The RGB color values will be interpolated to give a smooth result. This is contrary to using the palettize enhancement.

If the source dataset already defines a palette, this can be applied directly. This requires that the palette is listed as an auxiliary variable and loaded as such by the reader. To apply such a palette directly, pass the dataset keyword. For example:

- name: colorize
  method: !!python/name:satpy.enhancements.colormap.colorize
  kwargs:
    palettes:
      - dataset: ctth_alti_pal
        color_scale: 255

Warning

If the source data have a valid range defined, one should not define min_value and max_value in the enhancement configuration! If those are defined and differ from the values in the valid range, the colors will be wrong.

The above examples are just three different ways to apply colors to images with Satpy. There is a wealth of other options for how to declare a colormap, please see create_colormap() for more inspiration.

palettize

three_d_effect

The three_d_effect enhancement adds an 3D look to an image by convolving with a 3x3 kernel. User can adjust the strength of the effect by determining the weight (default: 1.0). Example:

- name: 3d_effect
  method: !!python/name:satpy.enhancements.convolution.three_d_effect
  kwargs:
    weight: 1.0

btemp_threshold

TODO

Running Enhancements Manually

Enhancements are typically run automatically when a Writer is preparing data to be saved to an image-like format. There are some occassions where you may want to enhance data outside of the writing process (ex. preparing data for plotting). There are two ways of doing this (see below).

Get Enhanced Image

If you have a Scene object named scn with loaded data, you can run the get_enhanced_image() function. This function will convert the provided xarray.DataArray into a XRImage object with YAML configured enhancements applied. The enhanced DataArray can then be access via the .data property of the XRImage.

from satpy.enhancements.enhancer import get_enhanced_image

scn = Scene(...)
scn.load(["my_dataset"])

img = get_enhanced_image(scn["my_dataset"])
enh_data_arr = img.data

Call Enhancement Functions

To not use the YAML configuration files, you can also run the individual enhancement operations manually.
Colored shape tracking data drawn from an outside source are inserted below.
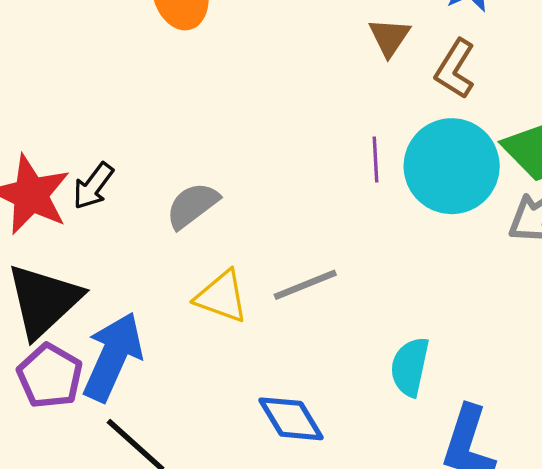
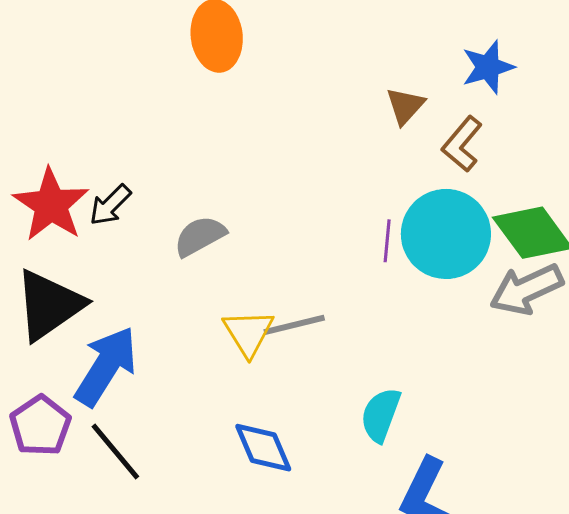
purple line: (376, 159) -> (387, 241), moved
yellow triangle: (222, 297) -> (248, 333), moved, turned 30
purple pentagon: (50, 376) -> (40, 426), moved

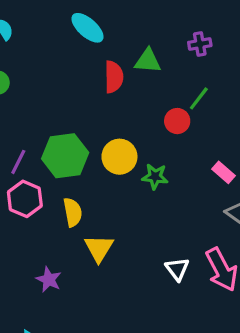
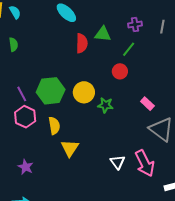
green line: (199, 98) -> (129, 49), moved
purple line: (18, 162) -> (22, 94), turned -56
purple star: (49, 280) -> (26, 167), moved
First, the DataArray must be converted to an XRImage.

from trollimage.xrimage import XRImage
img = XRImage(composite)

Now it is possible to apply enhancements available in the XRImage class:

img.invert([False, False, True])
img.stretch("linear")
img.gamma(1.7)

Or more complex enhancement functions in Satpy (described above):

from satpy.enhancements.convolution import three_d_effect
img = three_d_effect(img)

Note

At the time of writing Satpy’s enhancement functions modify the image object and the DataArray underneath inplace. So although the img = is unnecessary it is recommended for future compatibility if this changes.
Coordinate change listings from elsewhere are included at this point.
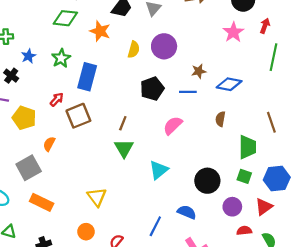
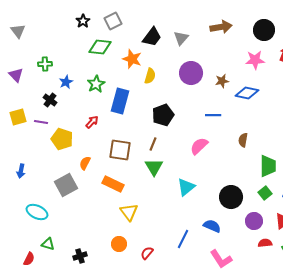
pink star: (233, 32) -> (255, 60), turned 30
yellow semicircle: (134, 50) -> (150, 76), moved
brown star: (199, 71) -> (222, 81), moved
blue diamond: (229, 84) -> (247, 93), moved
black pentagon: (152, 89) -> (163, 115), moved
brown square: (78, 116) -> (120, 150), moved, turned 30
green square: (244, 176) -> (265, 193), turned 32
orange rectangle: (42, 202) -> (113, 184), moved

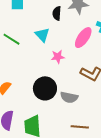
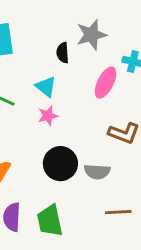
pink star: (58, 57) -> (48, 116), moved

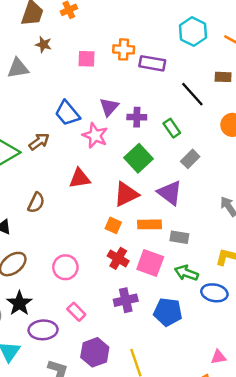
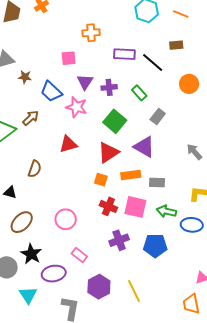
brown star: (43, 44) -> (25, 77), moved
pink square: (86, 59) -> (69, 58), moved
purple rectangle: (152, 63) -> (124, 54), moved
Finally, the XRImage class supports showing an image in your system’s image viewer:

img.show()

Or in various types of image formats:

img.save('image.tif')

Note that showing the image requires computing the underlying dask arrays and loading the entire image into memory before it can be shown. This may be slow and use up all of your memory. Similarly and similar to the writers in Satpy, saving using the .save method requires computing the underlying dask arrays as the image is saved to disk. If you use Satpy’s writers, the .show() method, and the .save() method, each one will compute the dask arrays separately from the beginning; computations are not shared. See Saving multiple Scenes in one go for combining multiple Satpy writers into a single dask computation.